Eine Kubanerin, die auf TikTok als La Dama de Hierro bekannt ist, eröffnete gestern einen der häufigsten Debatten unter der kubanischen Diaspora, als sie ein über neun Minuten langes Video veröffentlichte, in dem sie entschieden verteidigt, dass das Leben in Spanien dem Leben in den Vereinigten Staaten überlegen ist und dass „verrückt ist, wer in Europa lebt und hierher kommt“.
Die Creatorin, die angibt, die spanische Staatsbürgerschaft und 51 Jahre alt zu sein, veröffentlichte das Video als Antwort auf einen anderen Nutzer der Plattform und entfachte damit eine aktive Debatte unter ihren Anhängern.
Seine zentralen Argumente drehen sich um zwei Säulen: das Gleichgewicht zwischen Arbeit und Privatleben sowie den Zugang zur öffentlichen Gesundheitsversorgung. „Man arbeitet, um zu leben, nicht um zu arbeiten. Medizin ist kostenlos, das heißt, du bist Patient, nicht Kunde“, stellte er fest.
Um die Kostenunterschiede zu veranschaulichen, gab die Tiktokerin ein konkretes Beispiel: In den USA zahlt sie 100 Dollar monatlich für die Telefonleitung, während das Äquivalent in Spanien etwa 20 Euro kosten würde.
In der Arbeitswelt wies er darauf hin, dass Arbeitnehmer in den USA nur über fünf Tage bezahlten Krankenstand pro Jahr verfügen, im Gegensatz zu den 60 Tagen, die er für Spanien erwähnt. Die spanische Gesetzgebung sieht tatsächlich eine Krankschreibung wegen gewöhnlicher Krankheit von bis zu 545 Kalendertagen mit finanzieller Unterstützung ab dem vierten Tag vor, während es in den USA kein Bundesgesetz gibt, das bezahlte Krankheitstage garantiert.
Die europäische soziale Freiheit war ein weiterer Punkt, der besonders hervorgehoben wurde. „Dort wird nicht darauf geachtet, ob du nach Kuba gegangen bist, ob du hineingegangen bist, ob du hinausgegangen bist, ob du dich in einer Bar gesetzt hast, um etwas zu trinken. Ihr Leben ist normal“, sagte er und betonte, dass in Spanien niemand die persönlichen Gewohnheiten oder das tägliche Ausgehen kontrolliert.
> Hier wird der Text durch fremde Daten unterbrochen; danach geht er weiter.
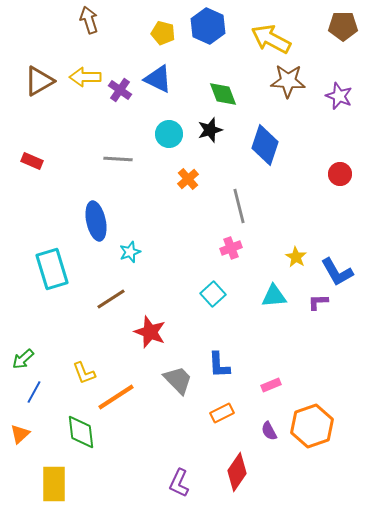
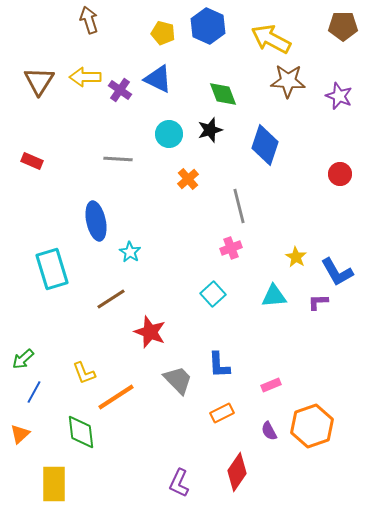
brown triangle at (39, 81): rotated 28 degrees counterclockwise
cyan star at (130, 252): rotated 20 degrees counterclockwise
Dazu kommt die Mobilität, die der spanische Pass verleiht: „Du bist in Spanien, bist mit dem Auto nach Italien oder Frankreich gefahren. Ich muss kein Visum beantragen, um zu reisen. Ich bin spanische Staatsbürgerin.“ Mit diesem Dokument, erklärte sie, kann sie sich ohne zusätzliche Formalitäten in der gesamten Europäischen Union bewegen.
Sein Fazit war eindeutig: „Allen, die mich gefragt haben, habe ich gesagt: Du wirst es bereuen, denn ich kenne viele, die es getan haben und bereuen.“
Dieser Vergleich ist unter den Kubanern der Diaspora mindestens seit Ende 2024 aktiv, und die Meinungen sind alles andere als einig.
Im Juli 2025 erklärte eine Kubanerin, die in Spanien lebt: „Ich wünschte, ich hätte mich nicht entschieden, hierher zu kommen“, und bezog sich dabei auf die USA. Sie stellte fest, dass „man hier mehr verdient, aber schlechter lebt“. Im Gegensatz dazu warnte die kubanische Influencerin @elixir_karen1994 im September 2025, dass die Emigration von den USA nach Spanien „eine völlige Verrücktheit“ sei und dass „man arbeiten wird, um schlechter zu bezahlen“.
Andere Schöpfer haben aus unterschiedlichen Erfahrungen Nuancen eingebracht. Im Dezember 2025 reagierte eine Kubanerin in Spanien auf Kritiken über die USA und verteidigte ihre Lebenswahl, während im Oktober desselben Jahres eine Kubanerin in Miami warnte diejenigen, die planen, nach Spanien umzuziehen, vor den Schwierigkeiten des Prozesses.
Die objektiven Daten unterstützen beide Standpunkte: Das Pro-Kopf-BIP der USA liegt bei etwa 65.000 Dollar, während es in Spanien bei rund 45.000 Dollar liegt. Doch die Lebenserwartung in Spanien —83,2 Jahre— übersteigt die amerikanische um fast fünf Jahre, die bei 78,5 Jahren liegt. Ein Indikator, den die Befürworter des europäischen Modells häufig als tatsächliches Maß für die Lebensqualität anführen.